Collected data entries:
━━━━━━━━━━

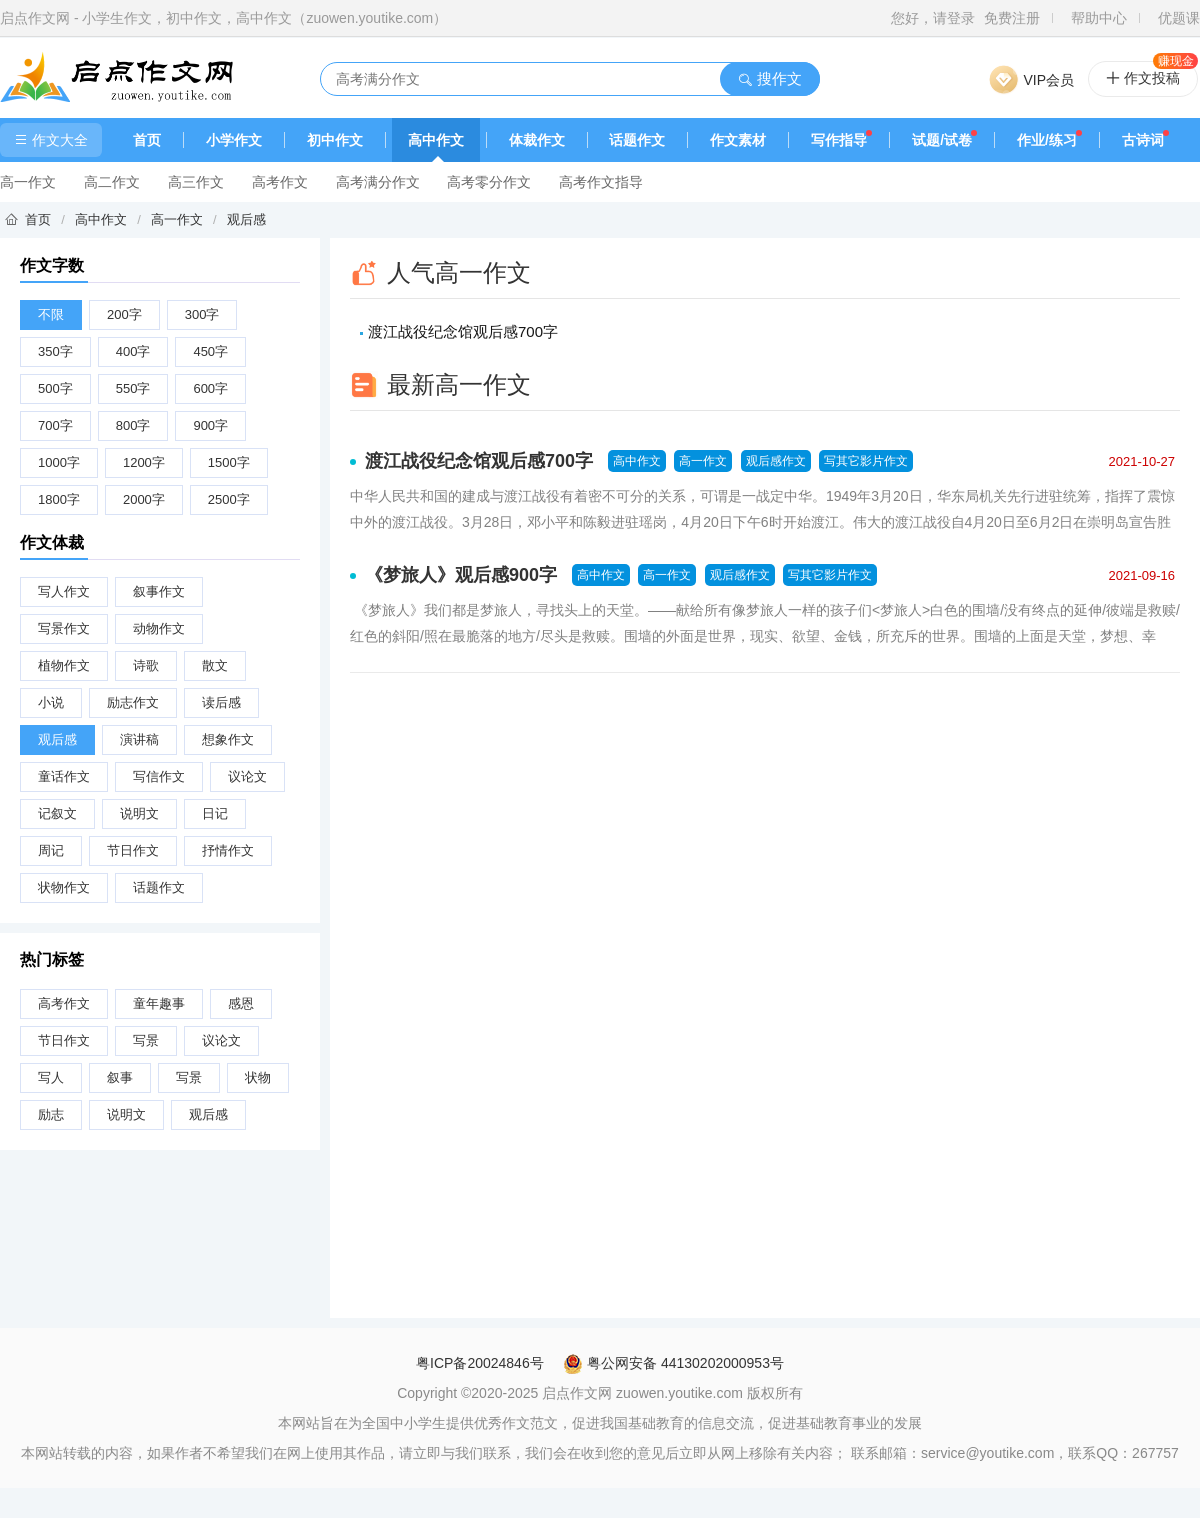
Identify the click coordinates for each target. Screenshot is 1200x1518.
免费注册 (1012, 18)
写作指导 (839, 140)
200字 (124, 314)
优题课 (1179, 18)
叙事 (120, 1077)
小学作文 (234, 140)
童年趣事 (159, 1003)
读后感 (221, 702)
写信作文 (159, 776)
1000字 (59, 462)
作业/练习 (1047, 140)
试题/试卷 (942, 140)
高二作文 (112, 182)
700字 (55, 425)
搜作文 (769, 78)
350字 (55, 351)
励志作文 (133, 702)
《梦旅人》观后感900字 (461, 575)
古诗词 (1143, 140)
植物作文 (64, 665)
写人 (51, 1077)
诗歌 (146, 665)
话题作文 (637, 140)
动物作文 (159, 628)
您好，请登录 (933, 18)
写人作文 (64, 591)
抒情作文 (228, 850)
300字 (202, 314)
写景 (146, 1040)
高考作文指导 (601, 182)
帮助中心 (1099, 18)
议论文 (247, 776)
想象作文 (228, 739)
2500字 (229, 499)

━━━━━━━━━━

• Your goal
Exactly the lines from the one containing "试题/试卷 (942, 140)" through the end of the entries above must be output, and no others.

• Task solution
试题/试卷 (942, 140)
高二作文 (112, 182)
700字 (55, 425)
搜作文 (769, 78)
350字 (55, 351)
励志作文 (133, 702)
《梦旅人》观后感900字 (461, 575)
古诗词 (1143, 140)
植物作文 (64, 665)
写人 (51, 1077)
诗歌 (146, 665)
话题作文 (637, 140)
动物作文 (159, 628)
您好，请登录 (933, 18)
写人作文 (64, 591)
抒情作文 (228, 850)
300字 (202, 314)
写景 (146, 1040)
高考作文指导 (601, 182)
帮助中心 (1099, 18)
议论文 (247, 776)
想象作文 (228, 739)
2500字 (229, 499)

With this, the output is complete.